### WHAT IS REQUIRED:
Your answer should be an exact copy of the lines from the one containing "has been serving" through the last line of the records below, without any pictures.

*** Opening of INPUT DATA ***

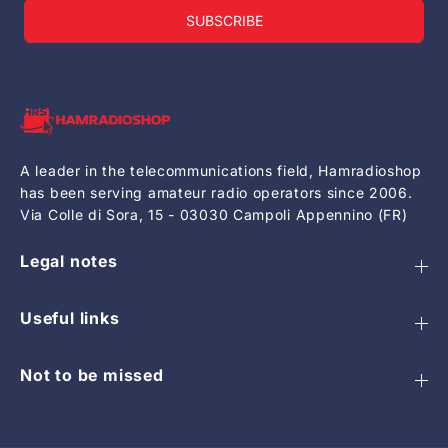
SUBSCRIBE
A leader in the telecommunications field, Hamradioshop
has been serving amateur radio operators since 2006.
Via Colle di Sora, 15 - 03030 Campoli Appennino (FR)
Legal notes
Useful links
Not to be missed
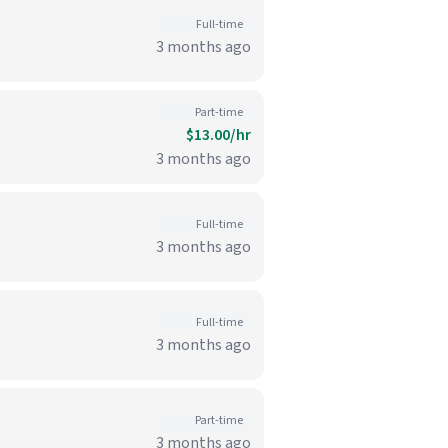
Full-time
3 months ago
Part-time
$13.00/hr
3 months ago
Full-time
3 months ago
Full-time
3 months ago
Part-time
3 months ago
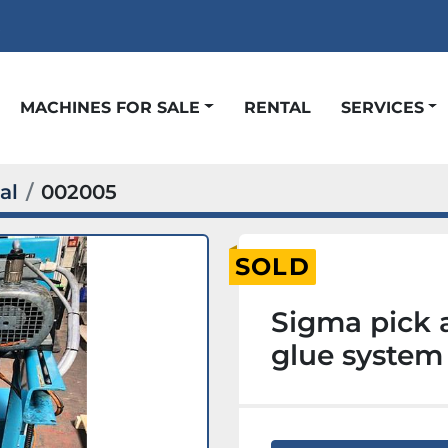
t
MACHINES FOR SALE
RENTAL
SERVICES
al
002005
SOLD
Sigma pick 
glue system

*** Close of INPUT DATA ***

### TASK ANSWER:
has been serving amateur radio operators since 2006.
Via Colle di Sora, 15 - 03030 Campoli Appennino (FR)
Legal notes
Useful links
Not to be missed
Full-time
3 months ago
Part-time
$13.00/hr
3 months ago
Full-time
3 months ago
Full-time
3 months ago
Part-time
3 months ago
t
MACHINES FOR SALE
RENTAL
SERVICES
al
002005
SOLD
Sigma pick 
glue system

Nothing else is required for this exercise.